After a few months of this bullshit, “Walk Dangerous (Chasers)” came as a bolt of inspiration. I wrote it kneeling over the same 8-track I’d used to record my debut record, which I’d only just started shopping around. I did take after take until my roommate yelled for me to stop. I felt so high getting this rage off my chest, I hadn’t noticed it’d gotten dark.

I’d written about a trans woman who is at the end of her rope with a man who doesn’t love or respect her. Her personal liberation intimidates him, and his social mobility paralyzes her. She’s bitter, but the sex is freeing enough that she stays. He may not want to be in love, but he definitely is, and she’s trying to process what that means for her.

I’d just finished an album dealing with these titanic feelings of metamorphosis and I was writing about lying on my back like a pretty roach. That record starts in a chaotic moment I wrote about for Talkhouse in 2021, and ends with “Me In Mine,” this defiant message of “fuck everyone, live your life.” It felt like I’d walked into the sunset, took one step over the horizon line and bumped into an invisible wall. 

Five years later, that invisible wall looks pretty OK. I came out in 2017. It wasn’t that long ago, but it seems like eons politically. The hope that growing social acceptance would make things better for us, that’s all dashed. The federal government wants to wipe us from public life. Every day, I wake up with a thought: Could today be the day that changes everything? Will he give a speech, an order, will something unpredictable happen? Does anything even have to happen? I have no idea.We’re living through a nightmare. 

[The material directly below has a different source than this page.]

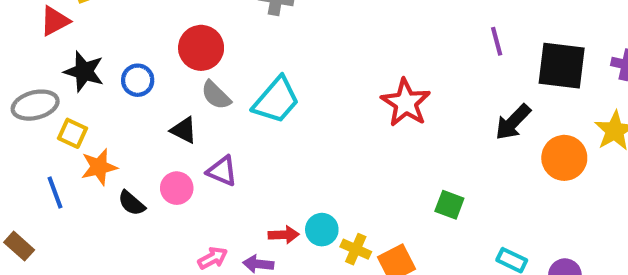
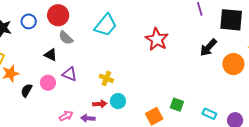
blue circle: (138, 80) -> (29, 21), moved
cyan trapezoid: (276, 100) -> (106, 25), moved
black semicircle: (132, 203) -> (26, 90), turned 80
green square: (449, 205) -> (177, 105), moved
yellow cross: (356, 249) -> (106, 78), moved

I’ve been thinking about what this song means to me now. “Walk Dangerous” was an invitation back then — would a man walk with me, love me openly and without shame? Now it’s a description. When I walk, I walk dangerous. I’m in danger. My face isn’t going to save me. My job isn’t going to save me. My government isn’t going to save me. I can only keep walking.

— Vivian McCall

Vivian McCall established her career as a multi-instrumentalist and recording engineer with Chicago’s off-kilter retro-pop band Jungle Green. After years of engineering sessions for her bandmates, and recording a Jungle Green album with Foxygen’s Jonathan Rado, she recorded Pansy (Earth Libraries, 2021) on her Tascam 488 tape machine. In taking a lo-fi emotional inventory of her transition, Vivian drew from the music that helped her endure it: The Magnetic Fields, Liz Phair, and the eclectic punk of New Zealand’s Dunedin sound.

Shortly after releasing Pansy, Vivian moved to Seattle, where the band became a bona fide four-piece with guitarist Liz Perlman, drummer MJ Harbarger, and bassist Syd Brownstone. Pansy is about coming out. The Skin Graft EP is about trying to live a normal life as a trans woman in America, where the political temperature is rising.